Distributed programming presents several problems that today are left up to programmers to resolve for themselves. The question of optimizing the frequency of communication, the size of messages, and the distribution of computation is ever present. So is the question of how to tie together different elements of a distributed application and allow new elements to be inserted and existing ones removed. The research community has developed a number of module interconnection languages for this purpose. Service orchestration languages provide some of the same functions. Yet they do not address the problem of mapping an interconnection of services to a physical configuration of hosts to meet a specific set of criteria. Services are almost always taken to be statically placed. Perhaps the most pressing question is the one I have talked about the most so far: How do we allow new application-specific behavior to be applied dynamically to distributed components?
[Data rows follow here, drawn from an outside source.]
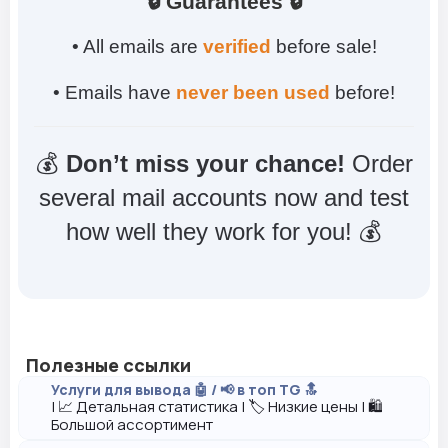
🔒 Guarantees 🔒
• All emails are
verified
before sale!
• Emails have
never been used
before!
💰
Don’t miss your chance!
Order
several mail accounts now and test
how well they work for you! 💰
Полезные ссылки
Услуги для вывода 🤖 / 📢 в топ TG 🔝
| 📈 Детальная статистика | 🏷️ Низкие цены | 🛍️
Большой ассортимент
Until all of these questions are resolved in a unified manner, distributed programming will remain difficult—or, at best, cumbersome. Let's not remain satisfied with the status quo.
 This ceased to be true—at least in part—after the addition of autoboxing. The extra work doesn't really go away; it's done for you by the compiler. Also, generic programming via autoboxing in Java yields poor performance compared to equivalent template-based C++ code.
 I was doing experimental research at the time with what I called self-servicing messages. The self-indulgent reference was meant to spark the reader's imagination.